Lem a écrit :Tu me rappelles que la NV a fait une place importante aux genres, à quoi j'émets un doute. Tu me suggères de ne pas ramener cette place à une simple admiration, que des films sont réalisés et tu me cites des exemples en enchaînant sur Melville et Clouzot : j'ai lu ça comme leur inscription dans la catégorie : "auteurs de la NV faisant du genre". Dont acte.
Je reconnais et revendique un racourci, dont le sens était : les incursions de la nouvelle vague dans le cinéma de genre ne sont pas que suscitées par l'admiration de ses ténors pour le cinéma américain, mais s'inscrit dans un contexte français solide qui se développe depuis les débuts du cinéma de manière parallèle à la littérature populaire.
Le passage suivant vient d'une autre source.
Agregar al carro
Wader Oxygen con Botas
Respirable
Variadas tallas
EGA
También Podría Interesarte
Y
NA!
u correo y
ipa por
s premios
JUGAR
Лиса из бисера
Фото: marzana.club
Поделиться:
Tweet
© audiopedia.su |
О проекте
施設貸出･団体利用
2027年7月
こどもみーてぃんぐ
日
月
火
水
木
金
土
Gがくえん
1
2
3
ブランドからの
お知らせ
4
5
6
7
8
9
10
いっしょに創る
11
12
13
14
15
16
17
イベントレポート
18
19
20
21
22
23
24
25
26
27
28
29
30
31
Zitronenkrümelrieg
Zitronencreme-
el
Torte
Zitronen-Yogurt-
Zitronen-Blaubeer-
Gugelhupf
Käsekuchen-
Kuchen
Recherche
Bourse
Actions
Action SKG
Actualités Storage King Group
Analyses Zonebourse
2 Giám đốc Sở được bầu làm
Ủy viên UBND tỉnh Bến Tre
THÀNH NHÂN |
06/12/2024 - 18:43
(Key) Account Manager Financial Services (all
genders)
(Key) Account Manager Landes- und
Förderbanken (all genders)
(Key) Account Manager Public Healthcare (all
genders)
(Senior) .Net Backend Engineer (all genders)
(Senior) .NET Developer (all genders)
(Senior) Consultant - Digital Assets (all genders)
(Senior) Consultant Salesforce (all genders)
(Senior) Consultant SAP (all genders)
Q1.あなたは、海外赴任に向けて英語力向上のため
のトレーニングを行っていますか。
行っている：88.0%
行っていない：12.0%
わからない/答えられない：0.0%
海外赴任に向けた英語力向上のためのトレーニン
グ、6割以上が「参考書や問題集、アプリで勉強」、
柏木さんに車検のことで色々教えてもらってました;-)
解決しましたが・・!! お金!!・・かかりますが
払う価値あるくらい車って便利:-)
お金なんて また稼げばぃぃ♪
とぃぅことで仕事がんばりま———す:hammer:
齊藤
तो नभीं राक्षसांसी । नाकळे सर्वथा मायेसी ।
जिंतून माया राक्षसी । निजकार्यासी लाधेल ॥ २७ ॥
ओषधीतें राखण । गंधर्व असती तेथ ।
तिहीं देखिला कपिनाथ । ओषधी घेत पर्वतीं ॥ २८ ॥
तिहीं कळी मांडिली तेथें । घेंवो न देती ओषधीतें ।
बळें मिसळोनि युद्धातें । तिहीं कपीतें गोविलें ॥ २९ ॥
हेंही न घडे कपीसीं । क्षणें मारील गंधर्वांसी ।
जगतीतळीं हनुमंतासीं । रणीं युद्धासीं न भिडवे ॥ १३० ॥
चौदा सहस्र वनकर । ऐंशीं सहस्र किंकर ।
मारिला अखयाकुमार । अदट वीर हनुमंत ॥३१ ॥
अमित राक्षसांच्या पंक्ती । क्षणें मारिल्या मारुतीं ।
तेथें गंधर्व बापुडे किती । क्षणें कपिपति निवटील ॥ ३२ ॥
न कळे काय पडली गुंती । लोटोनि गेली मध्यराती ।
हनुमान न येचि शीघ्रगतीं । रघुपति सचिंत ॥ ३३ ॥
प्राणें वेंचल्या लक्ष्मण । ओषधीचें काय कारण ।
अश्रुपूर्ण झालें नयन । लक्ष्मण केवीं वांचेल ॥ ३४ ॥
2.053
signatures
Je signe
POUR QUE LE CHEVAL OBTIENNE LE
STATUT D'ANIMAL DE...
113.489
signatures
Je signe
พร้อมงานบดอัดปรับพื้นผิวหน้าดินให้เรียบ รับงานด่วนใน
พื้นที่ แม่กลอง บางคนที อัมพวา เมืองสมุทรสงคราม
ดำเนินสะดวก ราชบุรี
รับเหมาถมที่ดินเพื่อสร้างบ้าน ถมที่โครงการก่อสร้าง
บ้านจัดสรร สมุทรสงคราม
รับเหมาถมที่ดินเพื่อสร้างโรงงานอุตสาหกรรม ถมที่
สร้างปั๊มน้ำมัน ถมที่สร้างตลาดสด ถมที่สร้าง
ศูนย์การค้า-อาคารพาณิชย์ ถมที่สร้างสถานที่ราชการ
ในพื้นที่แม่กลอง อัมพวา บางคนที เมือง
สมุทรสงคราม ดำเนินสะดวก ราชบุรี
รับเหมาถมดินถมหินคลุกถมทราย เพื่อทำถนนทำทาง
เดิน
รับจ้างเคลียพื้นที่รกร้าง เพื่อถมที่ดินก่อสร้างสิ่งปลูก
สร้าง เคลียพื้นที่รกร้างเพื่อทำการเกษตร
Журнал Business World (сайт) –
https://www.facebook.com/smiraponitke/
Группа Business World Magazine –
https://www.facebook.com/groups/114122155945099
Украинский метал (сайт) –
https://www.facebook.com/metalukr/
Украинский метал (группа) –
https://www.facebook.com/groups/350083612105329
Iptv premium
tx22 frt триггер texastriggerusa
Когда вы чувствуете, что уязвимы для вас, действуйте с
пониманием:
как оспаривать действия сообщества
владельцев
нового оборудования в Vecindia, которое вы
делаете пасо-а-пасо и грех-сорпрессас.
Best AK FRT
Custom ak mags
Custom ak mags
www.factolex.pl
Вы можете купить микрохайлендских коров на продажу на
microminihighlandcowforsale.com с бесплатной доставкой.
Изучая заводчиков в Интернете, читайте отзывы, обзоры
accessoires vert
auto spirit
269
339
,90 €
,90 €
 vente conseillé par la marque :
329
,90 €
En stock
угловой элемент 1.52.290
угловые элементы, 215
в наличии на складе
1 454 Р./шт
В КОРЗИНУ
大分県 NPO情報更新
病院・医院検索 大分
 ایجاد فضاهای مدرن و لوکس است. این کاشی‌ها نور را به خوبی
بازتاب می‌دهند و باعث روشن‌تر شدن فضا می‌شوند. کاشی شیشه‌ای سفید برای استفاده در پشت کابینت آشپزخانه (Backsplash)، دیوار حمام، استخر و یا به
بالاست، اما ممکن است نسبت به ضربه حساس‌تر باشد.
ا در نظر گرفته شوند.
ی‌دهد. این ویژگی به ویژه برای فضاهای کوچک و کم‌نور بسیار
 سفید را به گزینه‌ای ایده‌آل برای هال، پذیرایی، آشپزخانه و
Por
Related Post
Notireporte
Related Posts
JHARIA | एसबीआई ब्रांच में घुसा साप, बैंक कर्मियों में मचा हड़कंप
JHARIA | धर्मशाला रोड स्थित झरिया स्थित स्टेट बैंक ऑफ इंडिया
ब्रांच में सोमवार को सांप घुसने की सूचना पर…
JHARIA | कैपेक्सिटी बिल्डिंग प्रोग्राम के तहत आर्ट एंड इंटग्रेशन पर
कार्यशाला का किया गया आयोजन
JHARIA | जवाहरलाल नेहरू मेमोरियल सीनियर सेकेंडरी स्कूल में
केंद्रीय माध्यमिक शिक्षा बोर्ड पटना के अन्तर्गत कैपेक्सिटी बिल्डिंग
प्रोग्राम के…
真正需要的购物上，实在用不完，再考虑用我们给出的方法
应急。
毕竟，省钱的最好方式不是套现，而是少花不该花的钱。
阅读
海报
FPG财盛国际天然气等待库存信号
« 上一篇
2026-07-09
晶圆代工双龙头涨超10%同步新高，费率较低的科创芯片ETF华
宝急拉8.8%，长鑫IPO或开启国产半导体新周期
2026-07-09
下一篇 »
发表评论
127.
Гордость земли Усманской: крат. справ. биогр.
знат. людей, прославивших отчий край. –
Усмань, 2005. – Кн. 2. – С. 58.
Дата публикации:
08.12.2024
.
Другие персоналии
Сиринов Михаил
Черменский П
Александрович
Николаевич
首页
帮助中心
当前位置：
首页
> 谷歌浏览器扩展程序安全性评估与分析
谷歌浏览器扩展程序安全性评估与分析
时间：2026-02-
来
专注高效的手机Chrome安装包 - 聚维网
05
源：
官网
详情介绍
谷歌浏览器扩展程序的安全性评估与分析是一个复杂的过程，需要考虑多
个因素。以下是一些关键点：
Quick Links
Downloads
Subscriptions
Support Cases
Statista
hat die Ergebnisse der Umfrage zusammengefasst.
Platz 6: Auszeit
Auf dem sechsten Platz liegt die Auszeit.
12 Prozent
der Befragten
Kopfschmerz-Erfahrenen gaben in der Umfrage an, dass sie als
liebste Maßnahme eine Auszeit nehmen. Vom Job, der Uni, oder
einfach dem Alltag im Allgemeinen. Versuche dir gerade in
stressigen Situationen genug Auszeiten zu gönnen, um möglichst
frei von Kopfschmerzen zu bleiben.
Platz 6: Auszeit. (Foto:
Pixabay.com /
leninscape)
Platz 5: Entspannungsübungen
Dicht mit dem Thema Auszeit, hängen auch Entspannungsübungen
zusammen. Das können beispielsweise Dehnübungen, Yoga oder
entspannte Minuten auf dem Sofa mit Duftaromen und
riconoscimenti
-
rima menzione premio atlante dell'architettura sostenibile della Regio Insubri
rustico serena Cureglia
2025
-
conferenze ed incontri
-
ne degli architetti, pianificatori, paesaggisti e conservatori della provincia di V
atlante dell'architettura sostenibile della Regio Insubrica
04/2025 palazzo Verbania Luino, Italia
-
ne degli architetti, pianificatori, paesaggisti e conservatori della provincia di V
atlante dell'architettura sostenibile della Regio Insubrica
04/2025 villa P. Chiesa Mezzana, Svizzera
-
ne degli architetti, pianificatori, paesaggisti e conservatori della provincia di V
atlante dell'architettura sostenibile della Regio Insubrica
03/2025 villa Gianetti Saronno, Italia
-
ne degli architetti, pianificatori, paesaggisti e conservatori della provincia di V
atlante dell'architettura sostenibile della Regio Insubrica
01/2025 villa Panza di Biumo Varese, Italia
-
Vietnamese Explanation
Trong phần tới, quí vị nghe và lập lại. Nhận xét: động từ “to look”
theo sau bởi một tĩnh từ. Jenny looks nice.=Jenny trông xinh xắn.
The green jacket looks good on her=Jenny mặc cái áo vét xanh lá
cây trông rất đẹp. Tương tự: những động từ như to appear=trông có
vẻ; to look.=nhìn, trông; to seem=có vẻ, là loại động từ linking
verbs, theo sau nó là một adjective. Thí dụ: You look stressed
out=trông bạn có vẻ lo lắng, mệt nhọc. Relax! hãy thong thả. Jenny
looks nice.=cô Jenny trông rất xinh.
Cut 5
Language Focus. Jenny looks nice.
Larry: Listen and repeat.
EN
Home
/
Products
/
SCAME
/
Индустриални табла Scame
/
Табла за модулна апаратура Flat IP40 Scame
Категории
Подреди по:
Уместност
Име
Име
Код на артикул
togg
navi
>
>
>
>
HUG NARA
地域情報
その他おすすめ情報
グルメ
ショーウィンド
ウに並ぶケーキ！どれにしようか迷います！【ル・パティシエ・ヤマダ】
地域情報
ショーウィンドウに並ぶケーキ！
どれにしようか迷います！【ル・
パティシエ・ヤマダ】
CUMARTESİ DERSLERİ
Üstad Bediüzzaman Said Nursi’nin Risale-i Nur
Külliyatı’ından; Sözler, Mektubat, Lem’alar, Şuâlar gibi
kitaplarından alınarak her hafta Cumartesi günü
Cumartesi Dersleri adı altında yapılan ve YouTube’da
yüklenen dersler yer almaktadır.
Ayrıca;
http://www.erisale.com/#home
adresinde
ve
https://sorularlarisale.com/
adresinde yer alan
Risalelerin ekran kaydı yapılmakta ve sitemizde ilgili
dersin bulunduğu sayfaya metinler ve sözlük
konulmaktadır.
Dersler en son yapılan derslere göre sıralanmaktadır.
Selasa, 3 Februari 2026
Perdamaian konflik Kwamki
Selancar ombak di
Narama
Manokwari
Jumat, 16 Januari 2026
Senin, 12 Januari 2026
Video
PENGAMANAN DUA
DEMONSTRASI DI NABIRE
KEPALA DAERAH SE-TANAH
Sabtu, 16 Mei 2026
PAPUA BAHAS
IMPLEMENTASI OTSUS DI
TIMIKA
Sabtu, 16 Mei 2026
Selon moi, en simplifiant à l'extrême, c'est Allain & Souvestre puis Boileau & Narcejac puis la Série noire qui nous conduisent de Feuillade aux polars de Truffaut (ainsi qu'à son admiration pour Hitch).

J'ajoute que la nouvelle vague a également subi, si difficile soit-elle à déceler dans les oeuvres, une influcence surréaliste. Au-dessus du jeune Truffaut plane l'ombre de Cocteau, qu'il admirait et qu'il a fréquenté. Or les surréalistes étaient de grands consommateurs d'art populaire (roman et cinéma), Fantômas par exemple, mais de toutes sortes de minables productions que nous qualifierions aujourd'hui de série Z et dont ils raffolaient.